Why are subendocardial ventricular cardiomyocytes juxtaposed to Purkinje cells capable of triggering ventricular ectopy in vivo, but Purkinje cells are not? Both cell types can trigger DADs and spontaneous beats in single-cell experiments after enzymatic isolation (14, 31). Previous reports highlighted the susceptibility of Purkinje cells to Ca overload and indicated their high rate of DADs as evidence that these cells are the cellular trigger. However, as shown in our modeling experiments (Figure 6), DAD-like activity in PFs cannot excite the myocardium, whereas sub-threshold excitation of the ventricular bulk myocardium can initiate retrograde excitation of the PFs due to the favorable source-sink relationship at the Purkinje–myocardial junction. Observations of superfused preparations suggest source-sink mismatch and that the presence of a resistive barrier at Purkinje–myocardial junctions leads to longer delay times for antegrade, compared with retrograde, conduction (26, 27). Many factors at the junction influence the “safety factor” for conduction (32, 33) from PFs to ventricles and vice versa. Propagation from high- to low-conductivity tissue (i.e., PF to VM) has a high safety margin that confers a slight advantage for antegrade transmission. But this slight increase in safety margin is more than offset by the reduction of the safety factor when the electrical impulse propagates across thin-to-thick tissue expansions (i.e., at the Purkinje–myocardial junction). Thus, retrograde transmission is favored overall. The present findings suggest that these suppositions hold true in the context of subthreshold excitations (as might be caused by a DAD) able to retrogradely excite the PFs with a comfortable margin of safety, even while transmission in the opposite (antegrade) direction fails.

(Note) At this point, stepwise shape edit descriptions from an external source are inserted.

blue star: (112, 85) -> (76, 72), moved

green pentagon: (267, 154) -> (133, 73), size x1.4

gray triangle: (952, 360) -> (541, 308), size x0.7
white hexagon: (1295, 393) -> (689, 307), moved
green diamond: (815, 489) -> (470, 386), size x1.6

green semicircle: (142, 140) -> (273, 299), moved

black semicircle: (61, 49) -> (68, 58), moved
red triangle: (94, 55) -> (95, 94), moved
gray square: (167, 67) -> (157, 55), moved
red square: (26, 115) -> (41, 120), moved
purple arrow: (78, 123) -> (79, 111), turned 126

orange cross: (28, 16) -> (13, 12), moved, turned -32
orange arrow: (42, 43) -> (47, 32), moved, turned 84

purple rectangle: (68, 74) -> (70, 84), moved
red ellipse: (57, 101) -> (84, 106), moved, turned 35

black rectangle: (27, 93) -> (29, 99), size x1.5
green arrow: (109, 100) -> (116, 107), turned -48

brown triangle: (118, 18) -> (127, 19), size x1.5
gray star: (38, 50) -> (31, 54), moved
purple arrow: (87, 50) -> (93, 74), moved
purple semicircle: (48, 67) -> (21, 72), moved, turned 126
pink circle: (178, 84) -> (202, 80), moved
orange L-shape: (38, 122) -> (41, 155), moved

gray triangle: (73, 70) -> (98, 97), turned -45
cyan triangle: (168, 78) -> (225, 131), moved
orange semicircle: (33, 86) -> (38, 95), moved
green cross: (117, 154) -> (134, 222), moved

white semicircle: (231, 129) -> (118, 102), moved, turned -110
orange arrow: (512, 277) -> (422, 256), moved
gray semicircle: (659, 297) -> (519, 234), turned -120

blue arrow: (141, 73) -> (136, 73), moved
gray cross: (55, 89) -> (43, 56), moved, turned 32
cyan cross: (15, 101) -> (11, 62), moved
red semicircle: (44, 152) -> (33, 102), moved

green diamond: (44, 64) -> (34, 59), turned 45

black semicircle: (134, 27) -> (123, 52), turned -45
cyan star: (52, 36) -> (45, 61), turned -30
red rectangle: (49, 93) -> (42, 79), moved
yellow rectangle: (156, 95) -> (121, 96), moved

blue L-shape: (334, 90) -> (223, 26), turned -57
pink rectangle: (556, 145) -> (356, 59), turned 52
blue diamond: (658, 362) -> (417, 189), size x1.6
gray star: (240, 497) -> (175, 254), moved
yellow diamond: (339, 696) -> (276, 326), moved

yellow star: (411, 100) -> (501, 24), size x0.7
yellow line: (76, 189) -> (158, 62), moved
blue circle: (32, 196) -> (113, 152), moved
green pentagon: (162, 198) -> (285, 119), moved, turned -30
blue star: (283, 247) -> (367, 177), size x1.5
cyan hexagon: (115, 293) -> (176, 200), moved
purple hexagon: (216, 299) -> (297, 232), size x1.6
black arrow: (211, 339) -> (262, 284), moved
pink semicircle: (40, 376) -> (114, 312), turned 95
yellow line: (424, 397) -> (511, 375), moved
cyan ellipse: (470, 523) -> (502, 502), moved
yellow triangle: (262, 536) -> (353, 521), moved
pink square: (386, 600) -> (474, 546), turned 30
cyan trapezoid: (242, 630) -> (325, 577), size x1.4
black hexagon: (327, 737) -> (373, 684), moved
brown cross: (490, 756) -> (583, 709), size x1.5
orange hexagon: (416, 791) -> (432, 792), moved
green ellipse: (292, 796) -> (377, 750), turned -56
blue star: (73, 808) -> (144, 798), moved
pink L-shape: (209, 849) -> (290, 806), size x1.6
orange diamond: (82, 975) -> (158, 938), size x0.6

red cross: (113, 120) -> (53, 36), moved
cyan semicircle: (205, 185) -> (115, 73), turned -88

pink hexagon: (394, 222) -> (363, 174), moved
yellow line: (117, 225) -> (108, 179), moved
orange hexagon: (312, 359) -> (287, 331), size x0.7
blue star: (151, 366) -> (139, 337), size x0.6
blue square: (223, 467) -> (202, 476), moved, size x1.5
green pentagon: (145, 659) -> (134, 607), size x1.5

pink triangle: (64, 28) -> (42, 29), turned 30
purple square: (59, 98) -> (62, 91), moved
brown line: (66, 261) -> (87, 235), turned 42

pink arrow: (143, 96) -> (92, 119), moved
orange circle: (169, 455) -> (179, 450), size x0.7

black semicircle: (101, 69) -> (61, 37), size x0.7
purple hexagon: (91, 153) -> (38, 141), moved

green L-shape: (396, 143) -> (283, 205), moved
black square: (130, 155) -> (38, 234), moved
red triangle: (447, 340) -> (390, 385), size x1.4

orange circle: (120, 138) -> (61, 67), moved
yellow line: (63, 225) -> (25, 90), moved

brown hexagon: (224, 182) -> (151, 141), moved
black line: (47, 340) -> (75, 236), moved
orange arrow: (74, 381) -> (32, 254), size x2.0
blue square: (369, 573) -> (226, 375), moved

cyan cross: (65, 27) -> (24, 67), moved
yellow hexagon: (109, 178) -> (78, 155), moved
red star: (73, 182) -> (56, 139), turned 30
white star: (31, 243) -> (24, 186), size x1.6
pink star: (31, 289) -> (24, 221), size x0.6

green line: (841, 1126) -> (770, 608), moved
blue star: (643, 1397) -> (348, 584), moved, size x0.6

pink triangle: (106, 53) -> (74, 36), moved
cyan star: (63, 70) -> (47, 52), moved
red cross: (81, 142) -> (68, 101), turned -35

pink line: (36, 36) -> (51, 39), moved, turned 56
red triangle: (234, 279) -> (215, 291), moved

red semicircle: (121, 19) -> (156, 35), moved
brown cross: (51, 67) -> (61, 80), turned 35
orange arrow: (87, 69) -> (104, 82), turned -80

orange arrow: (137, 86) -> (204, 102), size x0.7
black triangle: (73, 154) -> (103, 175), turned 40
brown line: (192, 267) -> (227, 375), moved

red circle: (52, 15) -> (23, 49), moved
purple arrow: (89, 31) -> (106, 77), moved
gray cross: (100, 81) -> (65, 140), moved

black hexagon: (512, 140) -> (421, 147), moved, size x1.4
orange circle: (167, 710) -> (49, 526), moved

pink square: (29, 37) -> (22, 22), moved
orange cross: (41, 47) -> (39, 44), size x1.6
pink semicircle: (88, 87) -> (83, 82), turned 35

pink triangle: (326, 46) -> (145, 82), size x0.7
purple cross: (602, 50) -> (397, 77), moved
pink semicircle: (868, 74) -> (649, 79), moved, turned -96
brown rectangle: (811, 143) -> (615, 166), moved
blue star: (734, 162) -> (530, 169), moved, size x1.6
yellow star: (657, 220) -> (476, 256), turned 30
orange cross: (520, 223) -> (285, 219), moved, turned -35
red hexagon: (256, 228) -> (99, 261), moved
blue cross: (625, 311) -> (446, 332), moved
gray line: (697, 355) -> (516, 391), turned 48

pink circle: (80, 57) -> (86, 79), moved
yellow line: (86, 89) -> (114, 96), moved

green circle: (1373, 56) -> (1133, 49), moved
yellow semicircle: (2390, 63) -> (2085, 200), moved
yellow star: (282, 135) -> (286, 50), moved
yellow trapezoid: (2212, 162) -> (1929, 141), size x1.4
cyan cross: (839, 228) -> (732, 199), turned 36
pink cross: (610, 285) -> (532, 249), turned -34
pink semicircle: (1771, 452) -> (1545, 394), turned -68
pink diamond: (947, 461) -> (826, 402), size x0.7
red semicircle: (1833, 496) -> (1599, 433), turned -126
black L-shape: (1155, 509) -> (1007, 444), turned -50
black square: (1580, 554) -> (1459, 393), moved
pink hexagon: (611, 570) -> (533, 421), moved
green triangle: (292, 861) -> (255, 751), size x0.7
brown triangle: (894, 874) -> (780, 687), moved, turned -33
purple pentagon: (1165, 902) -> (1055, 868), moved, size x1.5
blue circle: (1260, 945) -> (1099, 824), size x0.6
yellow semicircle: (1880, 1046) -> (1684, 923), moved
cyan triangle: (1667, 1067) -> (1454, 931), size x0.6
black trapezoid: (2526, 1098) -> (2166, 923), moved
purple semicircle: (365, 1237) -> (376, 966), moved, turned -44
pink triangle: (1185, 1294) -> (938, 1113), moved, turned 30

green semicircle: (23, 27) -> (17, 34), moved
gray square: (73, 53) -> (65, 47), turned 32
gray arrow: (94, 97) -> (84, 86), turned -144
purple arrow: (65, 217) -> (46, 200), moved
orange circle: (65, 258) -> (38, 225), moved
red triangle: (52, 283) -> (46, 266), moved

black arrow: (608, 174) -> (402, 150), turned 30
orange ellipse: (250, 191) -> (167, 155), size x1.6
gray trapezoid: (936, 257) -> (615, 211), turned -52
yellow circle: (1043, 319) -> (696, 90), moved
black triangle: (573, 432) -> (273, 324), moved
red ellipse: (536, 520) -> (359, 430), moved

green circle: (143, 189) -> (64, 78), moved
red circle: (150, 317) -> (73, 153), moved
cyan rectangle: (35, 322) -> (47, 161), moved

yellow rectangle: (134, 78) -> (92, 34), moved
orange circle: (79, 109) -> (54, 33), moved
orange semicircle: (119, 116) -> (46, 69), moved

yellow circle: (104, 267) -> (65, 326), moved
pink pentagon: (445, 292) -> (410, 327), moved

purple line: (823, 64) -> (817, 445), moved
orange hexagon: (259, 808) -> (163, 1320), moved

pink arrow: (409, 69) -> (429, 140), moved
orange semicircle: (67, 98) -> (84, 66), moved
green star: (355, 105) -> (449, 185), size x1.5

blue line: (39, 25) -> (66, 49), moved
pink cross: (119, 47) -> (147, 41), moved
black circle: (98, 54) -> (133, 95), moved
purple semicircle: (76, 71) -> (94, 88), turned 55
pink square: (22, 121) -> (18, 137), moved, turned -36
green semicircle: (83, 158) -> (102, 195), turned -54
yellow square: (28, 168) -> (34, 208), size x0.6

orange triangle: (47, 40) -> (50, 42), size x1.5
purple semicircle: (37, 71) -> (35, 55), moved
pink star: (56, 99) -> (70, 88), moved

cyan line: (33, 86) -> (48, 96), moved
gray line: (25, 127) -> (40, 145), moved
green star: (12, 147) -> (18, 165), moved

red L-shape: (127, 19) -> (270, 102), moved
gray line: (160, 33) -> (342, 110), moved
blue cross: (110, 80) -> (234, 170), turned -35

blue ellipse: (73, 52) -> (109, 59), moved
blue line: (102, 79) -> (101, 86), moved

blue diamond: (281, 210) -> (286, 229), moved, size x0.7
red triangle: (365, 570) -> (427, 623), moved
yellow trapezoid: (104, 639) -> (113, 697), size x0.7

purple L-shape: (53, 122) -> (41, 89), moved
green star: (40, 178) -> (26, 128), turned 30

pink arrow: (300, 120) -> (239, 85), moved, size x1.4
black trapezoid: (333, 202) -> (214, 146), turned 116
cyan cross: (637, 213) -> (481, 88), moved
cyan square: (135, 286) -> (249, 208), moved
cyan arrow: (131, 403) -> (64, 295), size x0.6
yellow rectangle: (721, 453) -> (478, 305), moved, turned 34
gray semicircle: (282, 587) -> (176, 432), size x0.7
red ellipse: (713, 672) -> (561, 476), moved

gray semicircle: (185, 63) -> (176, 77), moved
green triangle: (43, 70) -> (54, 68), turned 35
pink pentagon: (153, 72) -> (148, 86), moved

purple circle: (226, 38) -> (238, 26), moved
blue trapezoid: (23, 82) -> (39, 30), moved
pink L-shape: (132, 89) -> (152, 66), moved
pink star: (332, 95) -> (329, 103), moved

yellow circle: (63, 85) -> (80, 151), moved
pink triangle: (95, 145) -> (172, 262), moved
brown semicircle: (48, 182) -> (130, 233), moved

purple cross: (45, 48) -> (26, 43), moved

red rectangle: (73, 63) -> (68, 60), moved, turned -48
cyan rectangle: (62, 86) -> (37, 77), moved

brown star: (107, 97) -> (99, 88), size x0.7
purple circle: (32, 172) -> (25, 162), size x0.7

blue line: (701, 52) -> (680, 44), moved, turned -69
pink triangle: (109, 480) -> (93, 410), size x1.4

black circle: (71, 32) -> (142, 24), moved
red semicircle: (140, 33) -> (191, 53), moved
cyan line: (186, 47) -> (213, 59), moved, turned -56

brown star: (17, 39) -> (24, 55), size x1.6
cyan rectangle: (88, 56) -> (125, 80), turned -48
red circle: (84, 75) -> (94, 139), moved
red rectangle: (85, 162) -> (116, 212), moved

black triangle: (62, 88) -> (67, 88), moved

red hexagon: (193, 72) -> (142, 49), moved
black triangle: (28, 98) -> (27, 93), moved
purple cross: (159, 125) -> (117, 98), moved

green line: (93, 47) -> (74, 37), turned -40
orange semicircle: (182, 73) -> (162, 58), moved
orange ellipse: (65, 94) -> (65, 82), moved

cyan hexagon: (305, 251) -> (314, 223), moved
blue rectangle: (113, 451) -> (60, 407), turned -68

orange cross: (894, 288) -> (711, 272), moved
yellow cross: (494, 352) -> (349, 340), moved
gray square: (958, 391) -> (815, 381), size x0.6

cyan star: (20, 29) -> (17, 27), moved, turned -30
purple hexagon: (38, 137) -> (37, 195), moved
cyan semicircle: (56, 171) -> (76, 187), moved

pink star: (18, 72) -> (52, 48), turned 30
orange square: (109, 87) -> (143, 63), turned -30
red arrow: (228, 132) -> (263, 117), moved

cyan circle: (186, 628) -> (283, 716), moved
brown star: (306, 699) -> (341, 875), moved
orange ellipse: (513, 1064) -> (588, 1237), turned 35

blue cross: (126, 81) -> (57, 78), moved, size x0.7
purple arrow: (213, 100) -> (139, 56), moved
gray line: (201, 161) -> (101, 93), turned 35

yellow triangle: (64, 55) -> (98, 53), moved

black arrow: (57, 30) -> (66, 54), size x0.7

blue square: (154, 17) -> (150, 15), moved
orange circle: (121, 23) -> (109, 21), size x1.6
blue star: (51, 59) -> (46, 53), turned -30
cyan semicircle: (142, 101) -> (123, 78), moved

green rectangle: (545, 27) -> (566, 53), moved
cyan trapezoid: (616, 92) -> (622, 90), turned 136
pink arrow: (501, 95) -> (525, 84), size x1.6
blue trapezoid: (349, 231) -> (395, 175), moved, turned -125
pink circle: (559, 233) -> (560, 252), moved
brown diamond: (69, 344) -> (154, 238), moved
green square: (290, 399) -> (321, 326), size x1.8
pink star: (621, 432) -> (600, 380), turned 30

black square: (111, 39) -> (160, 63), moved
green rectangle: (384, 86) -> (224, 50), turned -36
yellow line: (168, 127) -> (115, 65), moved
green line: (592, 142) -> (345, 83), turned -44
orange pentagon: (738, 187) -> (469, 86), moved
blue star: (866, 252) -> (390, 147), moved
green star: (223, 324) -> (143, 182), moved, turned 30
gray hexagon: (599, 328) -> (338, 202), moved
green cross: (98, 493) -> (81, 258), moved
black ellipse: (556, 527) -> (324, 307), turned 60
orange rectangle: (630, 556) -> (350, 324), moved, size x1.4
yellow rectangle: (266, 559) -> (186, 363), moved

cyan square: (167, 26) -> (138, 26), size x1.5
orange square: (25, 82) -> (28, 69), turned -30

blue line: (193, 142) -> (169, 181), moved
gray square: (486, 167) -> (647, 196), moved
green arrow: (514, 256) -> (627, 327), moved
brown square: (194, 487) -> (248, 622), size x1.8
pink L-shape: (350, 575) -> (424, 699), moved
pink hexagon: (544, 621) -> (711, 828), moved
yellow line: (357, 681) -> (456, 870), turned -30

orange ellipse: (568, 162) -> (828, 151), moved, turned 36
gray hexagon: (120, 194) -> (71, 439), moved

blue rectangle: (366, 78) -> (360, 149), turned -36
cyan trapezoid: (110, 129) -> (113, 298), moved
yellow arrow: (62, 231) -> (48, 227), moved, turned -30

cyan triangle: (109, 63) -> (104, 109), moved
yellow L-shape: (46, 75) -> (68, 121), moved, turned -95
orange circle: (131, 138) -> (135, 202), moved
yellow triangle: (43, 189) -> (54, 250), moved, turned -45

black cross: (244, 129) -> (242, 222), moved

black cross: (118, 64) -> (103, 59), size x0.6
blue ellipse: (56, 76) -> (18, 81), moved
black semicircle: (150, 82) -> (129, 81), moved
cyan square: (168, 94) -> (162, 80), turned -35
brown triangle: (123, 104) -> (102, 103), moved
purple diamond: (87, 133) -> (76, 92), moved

Although our simulation studies favor retrograde excitation by subthreshold membrane depolarizations in the VM, we cannot exclude that ectopic foci could also be caused by full ventricular AP. Any APs arising from the mid myocardium or epicardium must compete with a large sink, whereas juxta-Purkinje ventricular myocytes can more easily conduct into the nearby Purkinje cells. Regardless of whether ventricular DADs or ventricular APs are the cellular trigger, ventricular cells at the Purkinje–myocardial junction still produce an apparent activation and QRS morphology consistent with Purkinje cell origin, as previously described in activation maps. Our data showed that restoration of Casq2 at a median (nonzero) distance of 53.8 μm from the nearest Cntn2-positive (Purkinje) cells was sufficient to prevent arrhythmias, indicating that distal (epicardial) cardiomyocytes, despite lacking Casq2, are not the cellular trigger for CPVT. The observation that cardiomyocytes distal from the Purkinje–myocardial junction do not trigger ventricular ectopy (Figures 3 and 4) further supports the hypothesis that subthreshold myocardial DADs, rather than full myocardial APs, are the cellular mechanisms responsible for focal ectopic activity in CPVT.

Recent work by Flores et al. (18) suggested that concurrent loss of Casq2 in both the myocardium and Purkinje system was required to generate a CPVT phenotype. In that study, conditional deletion or rescue of Casq2 was achieved in adult mice using a tamoxifen-induced cre expression system under the control of an Hcn4 promoter to target the cardiac conduction system (18). Analogous to our results, Casq2 deletion only in the cardiac conduction system was not sufficient to generate a CPVT phenotype. In contrast to the data presented here, turning on Casq2 gene expression with Hcn4-cre in adult mice prevented catecholamine-induced VT (18). One explanation for this discrepancy could be that Casq2 expression was also activated in the VM outside the conduction system by the Hcn4-cre. This is a distinct possibility, because although HCN4 gene expression is much higher in the conduction system, the HCN4 gene is expressed in the VM, especially in failing hearts (34). As shown here in Figure 4, even a small number of myocytes expressing Casq2 in the subendocardial myocardium is sufficient to prevent CPVT. Furthermore, Flores et al. (18) reported that Casq2 rescue in the sinoatrial node caused a sinus tachycardia. The association of slow sinus heart rate with CPVT susceptibility has been shown previously by our group and others (1, 2, 7, 35, 36); a fast sinus rhythm is protective against catecholamine- or exercise-induced ventricular arrhythmia (19, 20). The low rate of ventricular arrhythmias observed by Flores et al. (18) after Casq2 rescue in the sinoatrial node could be attributed to the sinus tachycardia in this model.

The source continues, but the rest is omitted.